Then it dawned on him that the business had been sold very quickly. Didn’t wills take longer to process?

He telephoned Agatha. She said that they had just recently been asking themselves the same question, and Patrick had found out through old police contacts that everything had been in Mabel Smedley’s name.

He stood looking at the factory, wondering if Joyce had killed Smedley and if she had done so, what she had done with that milk bottle. Joyce carried a capacious handbag. Maybe she had slipped it in there. She said she had scalded it out and put it in the rubbish, but the police had not been able to find it in the bin in her office or in any of the outside garbage bins.

So, thought Harry, if she had it and took it home, would she keep it? Hardly. All she had to do was drop it in a bin in the city centre. Police would have searched the office thoroughly.

He decided to get back to following Joyce for another couple of days.
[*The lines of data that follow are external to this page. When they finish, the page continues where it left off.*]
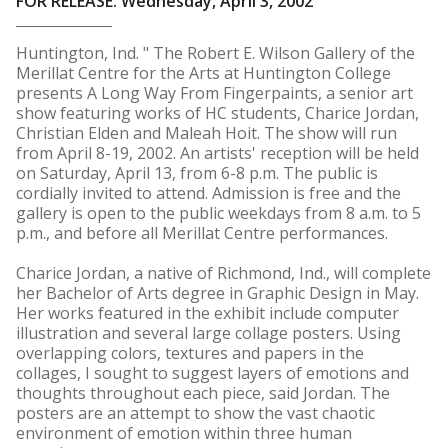
FOR RELEASE: Wednesday, April 3, 2002
Huntington, Ind. " The Robert E. Wilson Gallery of the
Merillat Centre for the Arts at Huntington College
presents A Long Way From Fingerpaints, a senior art
show featuring works of HC students, Charice Jordan,
Christian Elden and Maleah Hoit. The show will run
from April 8-19, 2002. An artists' reception will be held
on Saturday, April 13, from 6-8 p.m. The public is
cordially invited to attend. Admission is free and the
gallery is open to the public weekdays from 8 a.m. to 5
p.m., and before all Merillat Centre performances.
Charice Jordan, a native of Richmond, Ind., will complete
her Bachelor of Arts degree in Graphic Design in May.
Her works featured in the exhibit include computer
illustration and several large collage posters. Using
overlapping colors, textures and papers in the
collages, I sought to suggest layers of emotions and
thoughts throughout each piece, said Jordan. The
posters are an attempt to show the vast chaotic
environment of emotion within three human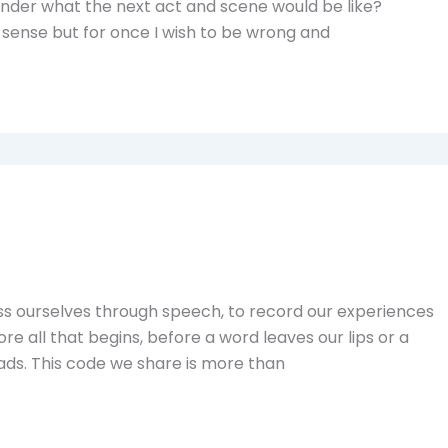
onder what the next act and scene would be like?
f sense but for once I wish to be wrong and
ss ourselves through speech, to record our experiences
fore all that begins, before a word leaves our lips or a
ads. This code we share is more than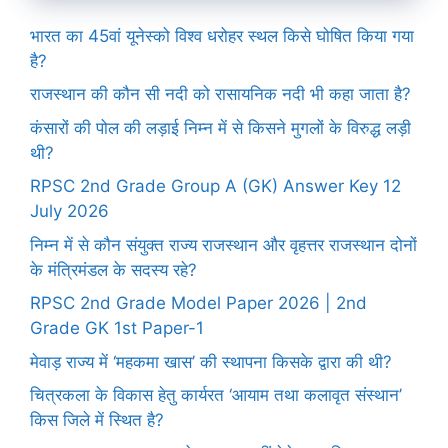
भारत का 45वां यूनेस्को विश्व धरोहर स्थल किसे घोषित किया गया
है?
राजस्थान की कौन सी नदी को रासायनिक नदी भी कहा जाता है?
कंसारों की पोल की लड़ाई निम्न में से किसने मुगलों के विरुद्ध लड़ी
थी?
RPSC 2nd Grade Group A (GK) Answer Key 12
July 2026
निम्न में से कौन संयुक्त राज्य राजस्थान और वृहत्तर राजस्थान दोनों
के मंत्रिमंडल के सदस्य रहे?
RPSC 2nd Grade Model Paper 2026 | 2nd
Grade GK 1st Paper-1
मेवाड़ राज्य में ‘महकमा खास’ की स्थापना किसके द्वारा की थी?
चित्रकला के विकास हेतु कार्यरत ‘आयाम तथा कलावृत संस्थान’
किस जिले में स्थित है?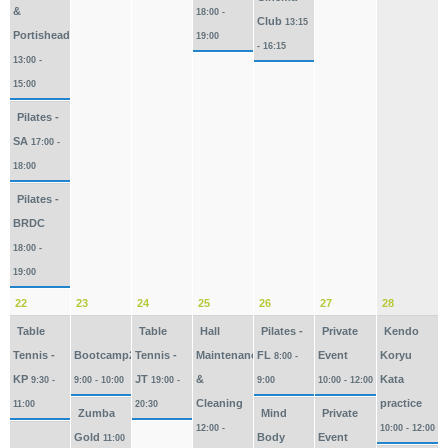
&
18:00 -
Club
13:15
Portishead
19:00
- 16:15
13:00 -
15:00
Pilates -
SA
17:00 -
18:00
Pilates -
BRDC
18:00 -
19:00
22
23
24
25
26
27
28
Table
Table
Hall
Pilates -
Private
Kendo
Tennis -
Bootcamp2026
Tennis -
Maintenance
FL
Event
Koryu
8:00 -
KP
JT
&
Kata
9:30 -
9:00 - 10:00
19:00 -
9:00
10:00 - 12:00
Cleaning
practice
11:00
20:30
Zumba
Mind
Private
12:00 -
10:00 - 12:00
Gold
Body
Event
11:00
Meanwhile, Agatha, Patrick and Phil went over and over their notes. At last Agatha said wearily, “We’ll need to go back to the beginning and take it one case at a time. I think I’ve confused the issue by trying to connect them all up. I think we should talk to Trixie and Fairy again. It’s half-term. Let’s see if we can find them.”

They found them both at Trixie Sommers’s home. “They’re up in Trixie’s room,” said Mrs. Sommers nervously. “I’ll call them down.”

The girls sidled into the living room. “Sit down,” snapped Agatha. “We’ve got a few more questions for you.”

“Got better things to do,” said Fairy.

Mrs. Sommers cracked. “Answer the woman’s questions, damn it!” she yelled.

The pair looked shocked and sat down and stared at Agatha, Patrick and Phil with mutinous expressions.

“Now,” said Agatha, “you both knew she was romantically involved with Burt. Were you jealous of her?”

“Naah,” drawled Fairy. “She was so wet—Burt this, Burt that. How they was going to get married. Carried her engagement ring on a chain round her neck.”

Agatha stiffened. She remembered Jessica’s body clearly. There had been no chain round her neck with any ring.

“It wasn’t on her body when she was found.”

“Then whoever killed her nicked it,” said Trixie. “Can we go?”

“No, stay where you are,” ordered Agatha. “If Burt loved her, how did he inveigle her into posing for that Web site?”

“Told her it was just a bit of fun, nothing really dirty, and we’d all make money. She’d have done anything for him.”

“Did Jessica know Burt had already done time for armed robbery?”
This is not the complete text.